(Data extracted from a collection)
--- START ---
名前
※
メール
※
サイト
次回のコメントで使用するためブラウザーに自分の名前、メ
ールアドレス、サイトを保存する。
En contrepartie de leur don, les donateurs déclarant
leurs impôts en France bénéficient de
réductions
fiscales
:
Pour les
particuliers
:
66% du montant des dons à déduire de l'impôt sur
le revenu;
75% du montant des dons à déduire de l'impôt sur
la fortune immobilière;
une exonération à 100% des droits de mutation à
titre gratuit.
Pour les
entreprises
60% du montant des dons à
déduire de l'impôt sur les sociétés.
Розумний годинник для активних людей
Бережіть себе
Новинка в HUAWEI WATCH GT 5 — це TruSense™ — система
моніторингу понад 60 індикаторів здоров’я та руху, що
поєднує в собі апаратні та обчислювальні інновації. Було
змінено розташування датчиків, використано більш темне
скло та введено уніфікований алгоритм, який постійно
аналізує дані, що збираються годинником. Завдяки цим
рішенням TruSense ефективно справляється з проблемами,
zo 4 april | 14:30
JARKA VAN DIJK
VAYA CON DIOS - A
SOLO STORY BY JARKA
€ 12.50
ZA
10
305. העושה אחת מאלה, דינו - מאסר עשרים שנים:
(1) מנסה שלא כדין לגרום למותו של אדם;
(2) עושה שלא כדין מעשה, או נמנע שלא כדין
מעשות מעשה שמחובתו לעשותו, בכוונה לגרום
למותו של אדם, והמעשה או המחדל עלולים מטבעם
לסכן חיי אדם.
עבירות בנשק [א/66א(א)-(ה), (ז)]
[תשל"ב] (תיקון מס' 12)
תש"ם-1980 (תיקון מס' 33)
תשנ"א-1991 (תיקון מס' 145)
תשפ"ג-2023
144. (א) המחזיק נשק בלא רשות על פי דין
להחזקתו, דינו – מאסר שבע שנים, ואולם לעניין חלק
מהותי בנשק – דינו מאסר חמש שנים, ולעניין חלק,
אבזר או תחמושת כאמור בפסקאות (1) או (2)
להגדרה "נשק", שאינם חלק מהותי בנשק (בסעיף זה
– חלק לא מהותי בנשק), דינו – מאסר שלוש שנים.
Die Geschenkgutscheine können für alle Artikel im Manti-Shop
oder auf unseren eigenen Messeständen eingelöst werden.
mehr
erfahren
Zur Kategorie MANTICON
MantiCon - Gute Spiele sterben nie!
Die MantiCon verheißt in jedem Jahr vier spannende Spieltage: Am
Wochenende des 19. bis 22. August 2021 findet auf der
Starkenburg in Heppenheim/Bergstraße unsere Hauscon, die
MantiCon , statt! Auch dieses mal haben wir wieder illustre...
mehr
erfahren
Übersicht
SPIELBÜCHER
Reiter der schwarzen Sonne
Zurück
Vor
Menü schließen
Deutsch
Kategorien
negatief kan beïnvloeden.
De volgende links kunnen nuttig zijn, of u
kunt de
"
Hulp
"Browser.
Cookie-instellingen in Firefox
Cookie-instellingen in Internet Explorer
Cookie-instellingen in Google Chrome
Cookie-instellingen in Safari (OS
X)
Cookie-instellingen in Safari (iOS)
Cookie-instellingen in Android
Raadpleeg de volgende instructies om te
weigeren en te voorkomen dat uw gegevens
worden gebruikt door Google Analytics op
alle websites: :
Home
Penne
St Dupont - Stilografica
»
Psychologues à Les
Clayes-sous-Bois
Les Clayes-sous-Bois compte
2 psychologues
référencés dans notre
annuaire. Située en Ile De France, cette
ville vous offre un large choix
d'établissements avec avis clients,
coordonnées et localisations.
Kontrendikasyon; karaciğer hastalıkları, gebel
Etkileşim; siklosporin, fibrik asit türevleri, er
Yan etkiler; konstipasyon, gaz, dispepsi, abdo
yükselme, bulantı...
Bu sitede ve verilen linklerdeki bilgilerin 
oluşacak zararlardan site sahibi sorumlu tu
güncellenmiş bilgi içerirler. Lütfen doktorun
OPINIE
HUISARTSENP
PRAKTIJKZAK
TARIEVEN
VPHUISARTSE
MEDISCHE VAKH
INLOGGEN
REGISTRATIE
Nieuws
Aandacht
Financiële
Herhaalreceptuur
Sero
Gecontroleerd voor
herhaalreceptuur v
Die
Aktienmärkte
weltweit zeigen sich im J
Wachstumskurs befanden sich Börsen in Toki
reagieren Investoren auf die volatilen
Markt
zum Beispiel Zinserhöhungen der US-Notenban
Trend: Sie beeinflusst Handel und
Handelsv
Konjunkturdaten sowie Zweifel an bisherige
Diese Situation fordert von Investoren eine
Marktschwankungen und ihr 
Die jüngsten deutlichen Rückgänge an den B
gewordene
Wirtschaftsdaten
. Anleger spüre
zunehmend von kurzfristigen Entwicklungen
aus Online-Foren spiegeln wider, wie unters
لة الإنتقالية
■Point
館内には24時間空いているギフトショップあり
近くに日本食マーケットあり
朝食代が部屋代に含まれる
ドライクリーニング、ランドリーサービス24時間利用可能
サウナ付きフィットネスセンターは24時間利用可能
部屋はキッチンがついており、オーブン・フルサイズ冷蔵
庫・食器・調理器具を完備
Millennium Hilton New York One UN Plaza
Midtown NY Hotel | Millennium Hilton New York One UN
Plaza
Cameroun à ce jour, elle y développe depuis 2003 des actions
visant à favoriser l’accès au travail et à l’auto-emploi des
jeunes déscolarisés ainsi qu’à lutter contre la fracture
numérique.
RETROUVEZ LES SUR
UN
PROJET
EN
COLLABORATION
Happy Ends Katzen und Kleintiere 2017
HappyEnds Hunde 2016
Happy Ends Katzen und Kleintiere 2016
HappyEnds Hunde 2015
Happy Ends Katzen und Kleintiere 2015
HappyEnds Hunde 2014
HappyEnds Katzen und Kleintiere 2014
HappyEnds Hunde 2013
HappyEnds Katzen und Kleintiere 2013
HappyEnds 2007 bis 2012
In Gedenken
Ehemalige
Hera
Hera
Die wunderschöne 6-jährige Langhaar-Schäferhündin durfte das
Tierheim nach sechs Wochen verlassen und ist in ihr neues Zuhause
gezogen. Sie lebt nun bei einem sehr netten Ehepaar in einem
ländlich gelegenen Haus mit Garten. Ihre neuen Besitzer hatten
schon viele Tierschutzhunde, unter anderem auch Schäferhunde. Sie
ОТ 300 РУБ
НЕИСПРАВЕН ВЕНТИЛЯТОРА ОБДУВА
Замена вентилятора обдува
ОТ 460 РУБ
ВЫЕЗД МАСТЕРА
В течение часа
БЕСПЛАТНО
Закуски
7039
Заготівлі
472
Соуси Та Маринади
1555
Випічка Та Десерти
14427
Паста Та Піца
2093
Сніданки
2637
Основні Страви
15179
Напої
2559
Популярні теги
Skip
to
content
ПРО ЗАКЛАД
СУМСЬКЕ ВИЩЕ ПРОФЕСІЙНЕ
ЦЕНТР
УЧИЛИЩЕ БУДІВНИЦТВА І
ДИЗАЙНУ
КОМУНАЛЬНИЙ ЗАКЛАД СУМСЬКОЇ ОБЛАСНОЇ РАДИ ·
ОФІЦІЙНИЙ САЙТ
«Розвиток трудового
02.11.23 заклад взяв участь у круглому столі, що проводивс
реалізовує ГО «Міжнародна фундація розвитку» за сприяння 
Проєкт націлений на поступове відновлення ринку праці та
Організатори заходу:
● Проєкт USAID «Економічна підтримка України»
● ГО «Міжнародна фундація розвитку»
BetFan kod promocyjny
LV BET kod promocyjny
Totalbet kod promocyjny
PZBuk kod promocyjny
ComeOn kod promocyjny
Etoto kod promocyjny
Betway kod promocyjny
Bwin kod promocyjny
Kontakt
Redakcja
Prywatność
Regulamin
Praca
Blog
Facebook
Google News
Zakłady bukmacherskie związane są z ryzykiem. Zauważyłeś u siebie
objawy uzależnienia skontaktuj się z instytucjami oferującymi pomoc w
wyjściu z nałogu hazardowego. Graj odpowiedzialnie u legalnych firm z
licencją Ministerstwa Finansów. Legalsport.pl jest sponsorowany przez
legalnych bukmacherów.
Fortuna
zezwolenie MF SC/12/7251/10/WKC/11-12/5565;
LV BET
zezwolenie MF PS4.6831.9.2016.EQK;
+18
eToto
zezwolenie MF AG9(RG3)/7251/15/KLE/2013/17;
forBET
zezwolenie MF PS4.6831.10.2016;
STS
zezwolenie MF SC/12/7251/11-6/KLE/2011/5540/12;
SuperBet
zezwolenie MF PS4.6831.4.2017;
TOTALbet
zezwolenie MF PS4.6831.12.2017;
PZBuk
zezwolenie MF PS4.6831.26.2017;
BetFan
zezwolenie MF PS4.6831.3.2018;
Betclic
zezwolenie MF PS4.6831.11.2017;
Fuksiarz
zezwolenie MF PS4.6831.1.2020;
--- END ---
(Exercise):
Starting at the line that has "近くに日本食マーケットあり" in the records above, restate word for word every line until the one that has "Tierheim nach sechs", and include that one as well.

(Response below):
近くに日本食マーケットあり
朝食代が部屋代に含まれる
ドライクリーニング、ランドリーサービス24時間利用可能
サウナ付きフィットネスセンターは24時間利用可能
部屋はキッチンがついており、オーブン・フルサイズ冷蔵
庫・食器・調理器具を完備
Millennium Hilton New York One UN Plaza
Midtown NY Hotel | Millennium Hilton New York One UN
Plaza
Cameroun à ce jour, elle y développe depuis 2003 des actions
visant à favoriser l’accès au travail et à l’auto-emploi des
jeunes déscolarisés ainsi qu’à lutter contre la fracture
numérique.
RETROUVEZ LES SUR
UN
PROJET
EN
COLLABORATION
Happy Ends Katzen und Kleintiere 2017
HappyEnds Hunde 2016
Happy Ends Katzen und Kleintiere 2016
HappyEnds Hunde 2015
Happy Ends Katzen und Kleintiere 2015
HappyEnds Hunde 2014
HappyEnds Katzen und Kleintiere 2014
HappyEnds Hunde 2013
HappyEnds Katzen und Kleintiere 2013
HappyEnds 2007 bis 2012
In Gedenken
Ehemalige
Hera
Hera
Die wunderschöne 6-jährige Langhaar-Schäferhündin durfte das
Tierheim nach sechs Wochen verlassen und ist in ihr neues Zuhause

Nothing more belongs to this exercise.